[MRG] Always decompress Content-Encoding: gzip at HttpCompression stage #2391
Let SitemapSpider handle decoding of .xml.gz files if necessary.
Therefore, SitemapSpider still has to decode "real" .gz files/content if the HTTP response was not "Content-Encoded", relying on gzip magic number instead of response headers.
I believe it follows RFC 7231 better:
#951 (comment) also hinted at something like this.
I think it can also fix #2162 though I need to test that.
@@ Coverage Diff @@ ## master #2391 +/- ## ========================================== + Coverage 84.15% 84.16% +0.01% ========================================== Files 162 162 Lines 9079 9079 Branches 1346 1345 -1 ========================================== + Hits 7640 7641 +1 Misses 1177 1177 + Partials 262 261 -1
Other than gzip signature this PR looks good. Signature also looks fine - 2 bytes is what gzip format rfc's say, and what wikipedia shows, but 3 bytes with hardcoded compression method seems to be more robust and recommended in mime sniffing spec.

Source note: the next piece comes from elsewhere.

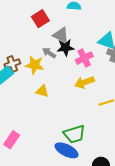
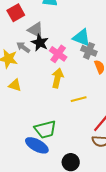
black star: (66, 48) -> (40, 43), turned 30
pink cross: (84, 58) -> (58, 54), turned -30
yellow arrow: (84, 82) -> (57, 78), turned 120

@sibiryakov it seems the only case HTTP decompression should be made optional is when response bodies are not processed at all (no link extraction, no peeking into response body), and it is fine to store them in a raw compressed form, as they are received from transport - it means e.g. removing an ability to search inside these bodies. For me it sounds like a rare use case (http cache without any processing? what to use these cache results for?) - if you're downloading a page then likely you want to use it somehow, and to do that you need to decompress it.
This issue is not about decompressing all gzipped files automatically (scrapy is not doing this), it is about undoing http compression.